| ASSIGNMENT |
Which lines in the records below mention the word "akik"? Copy each one out.

| RECORDS TO USE |
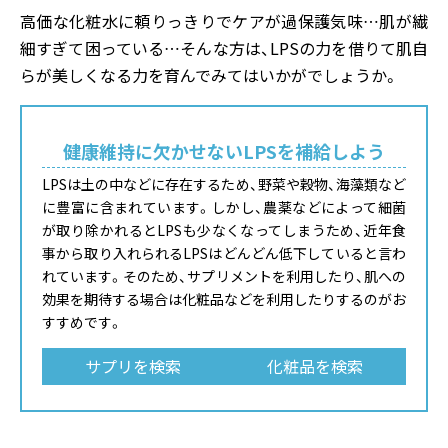
高価な化粧水に頼りっきりでケアが過保護気味…肌が繊
細すぎて困っている…そんな方は、LPSの力を借りて肌自
らが美しくなる力を育んでみてはいかがでしょうか。
健康維持に欠かせないLPSを補給しよう
LPSは土の中などに存在するため、野菜や穀物、海藻類など
に豊富に含まれています。しかし、農薬などによって細菌
が取り除かれるとLPSも少なくなってしまうため、近年食
事から取り入れられるLPSはどんどん低下していると言わ
れています。そのため、サプリメントを利用したり、肌への
効果を期待する場合は化粧品などを利用したりするのがお
すすめです。
サプリを検索
化粧品を検索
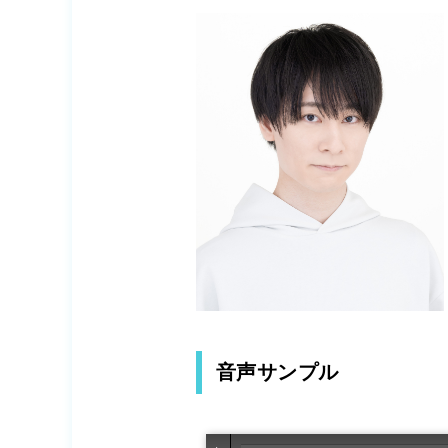
音声サンプル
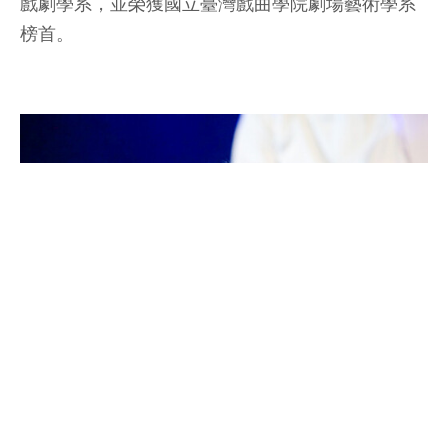
戲劇學系，並榮獲國立臺灣戲曲學院劇場藝術學系
榜首。
▲遠自臺中來的影劇科劉采瀅，今年錄取臺藝大戲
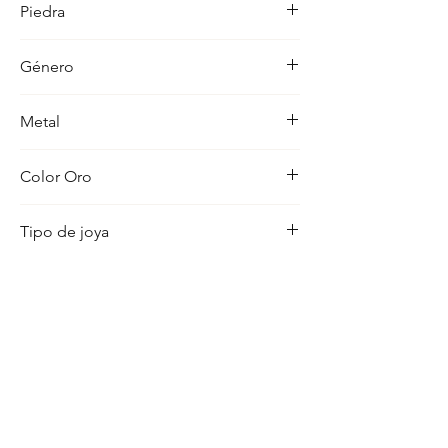
Piedra
ocasion con distincion.
-
Género
Mujer
Metal
18K
Color Oro
Amarillo
Tipo de joya
Medalla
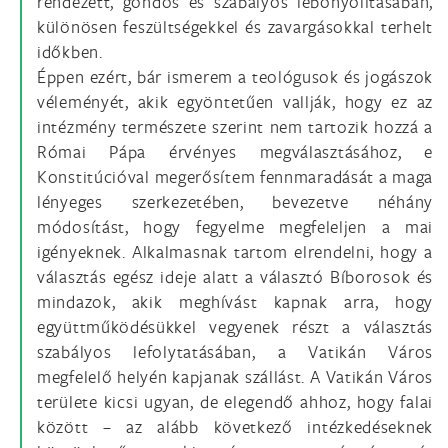
rendezett, gondos és szabályos lebonyolításában,
különösen feszültségekkel és zavargásokkal terhelt
időkben.
Éppen ezért, bár ismerem a teológusok és jogászok
véleményét, akik egyöntetűen vallják, hogy ez az
intézmény természete szerint nem tartozik hozzá a
Római Pápa érvényes megválasztásához, e
Konstitúcióval megerősítem fennmaradását a maga
lényeges szerkezetében, bevezetve néhány
módosítást, hogy fegyelme megfeleljen a mai
igényeknek. Alkalmasnak tartom elrendelni, hogy a
választás egész ideje alatt a választó Bíborosok és
mindazok, akik meghívást kapnak arra, hogy
együttműködésükkel vegyenek részt a választás
szabályos lefolytatásában, a Vatikán Város
megfelelő helyén kapjanak szállást. A Vatikán Város
területe kicsi ugyan, de elegendő ahhoz, hogy falai
között – az alább következő intézkedéseknek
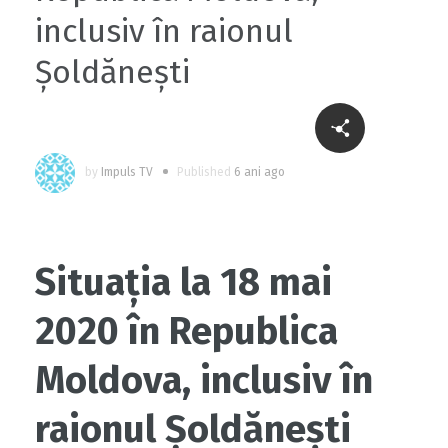
inclusiv în raionul
Șoldănești
by
Impuls TV
Published
6 ani ago
Situația la 18 mai
2020 în Republica
Moldova, inclusiv în
raionul Șoldănești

| PROBLEM SOLUTION |
véleményét, akik egyöntetűen vallják, hogy ez az
mindazok, akik meghívást kapnak arra, hogy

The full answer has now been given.